世界中から優れた広告・コミュニケーション事例が集結する同イベント。海外のクリティブな企業が数多く登壇する中、登壇者の欄に目を引くものがあった。EXILEを筆頭に、三代目J Soul Brothers from EXILE TRIBEなどEXILE TRIBEが所属するLDH JAPAN(以下、LDH)がカンヌライオンズに登壇するという。
それに加え、これまでオリバー・ストーンやファレル・ウィリアムスなどが登壇してきたシアター・リュミエールでのセッションにLDHが日本人アーティストとして初めて抜擢。

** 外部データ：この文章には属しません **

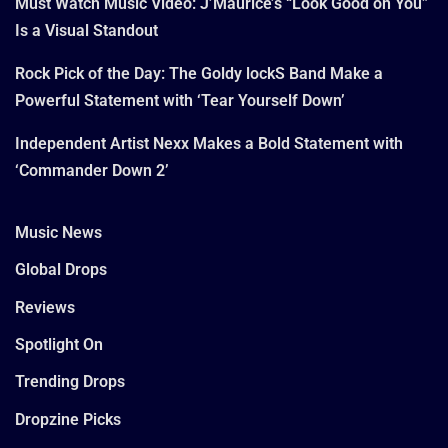
Must Watch Music Video: J’Maurice’s “Look Good on You”
Is a Visual Standout
Rock Pick of the Day: The Goldy lockS Band Make a
Powerful Statement with ‘Tear Yourself Down’
Independent Artist Nexx Makes a Bold Statement with
‘Commander Down 2’
Music News
Global Drops
Reviews
Spotlight On
Trending Drops
Dropzine Picks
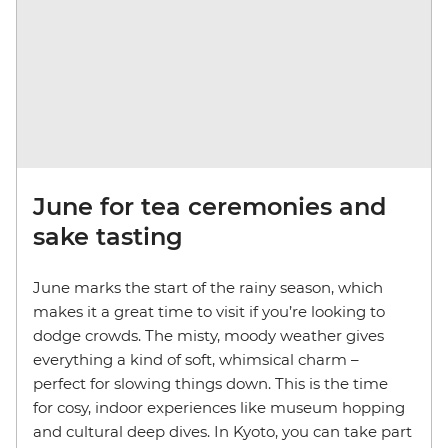
June for tea ceremonies and
sake tasting
June marks the start of the rainy season, which
makes it a great time to visit if you’re looking to
dodge crowds. The misty, moody weather gives
everything a kind of soft, whimsical charm –
perfect for slowing things down. This is the time
for cosy, indoor experiences like museum hopping
and cultural deep dives. In Kyoto, you can take part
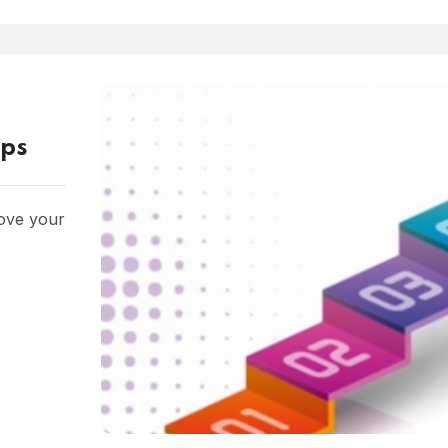
eps
rove your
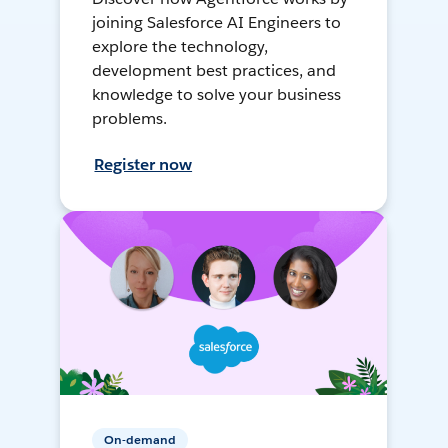
joining Salesforce AI Engineers to
explore the technology,
development best practices, and
knowledge to solve your business
problems.
Register now
On-demand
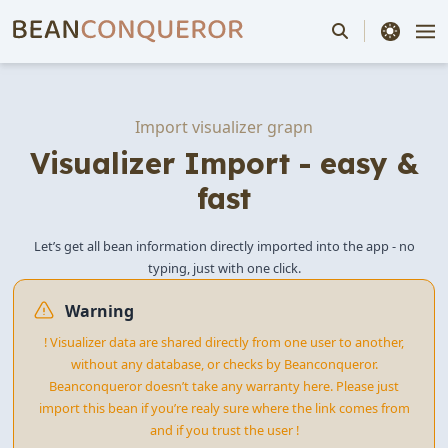
theme switche
Import visualizer grapn
Visualizer Import - easy &
fast
Let’s get all bean information directly imported into the app - no
typing, just with one click.
Warning
! Visualizer data are shared directly from one user to another,
without any database, or checks by Beanconqueror.
Beanconqueror doesn’t take any warranty here. Please just
import this bean if you’re realy sure where the link comes from
and if you trust the user !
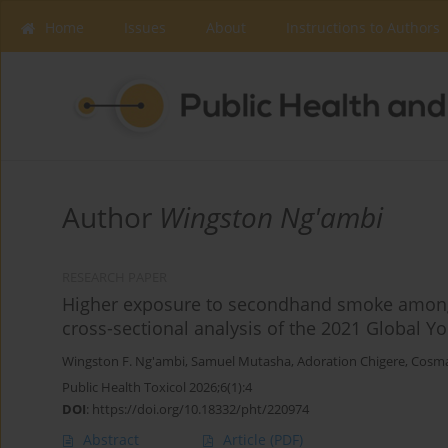
Home
Issues
About
Instructions to Authors
Author
Wingston Ng'ambi
RESEARCH PAPER
Higher exposure to secondhand smoke among 
cross-sectional analysis of the 2021 Global 
Wingston F. Ng'ambi
,
Samuel Mutasha
,
Adoration Chigere
,
Cosm
Public Health Toxicol 2026;6(1):4
DOI
:
https://doi.org/10.18332/pht/220974
Abstract
Article
(PDF)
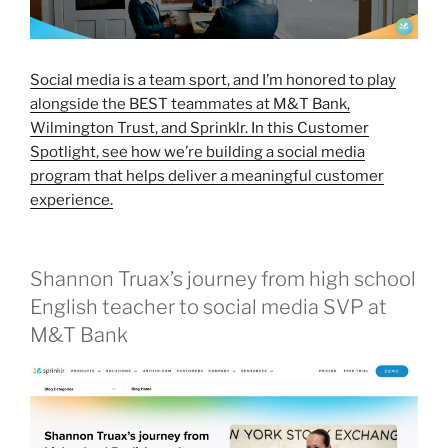
Social media is a team sport, and I’m honored to play
alongside the BEST teammates at M&T Bank,
Wilmington Trust, and Sprinklr. In this Customer
Spotlight, see how we’re building a social media
program that helps deliver a meaningful customer
experience.
Shannon Truax’s journey from high school
English teacher to social media SVP at
M&T Bank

6月21日、2000人規模のステージで“The Japanese Model Changing Global Brands”をテーマに、LDH WORLD チーフクリエイティブオフィサー EXILE HIROを始め、 VERBAL、Afrojack、そしてBeats Electronics President Luke Woodが登壇し、LDHの独自モデルの秘密について明かす。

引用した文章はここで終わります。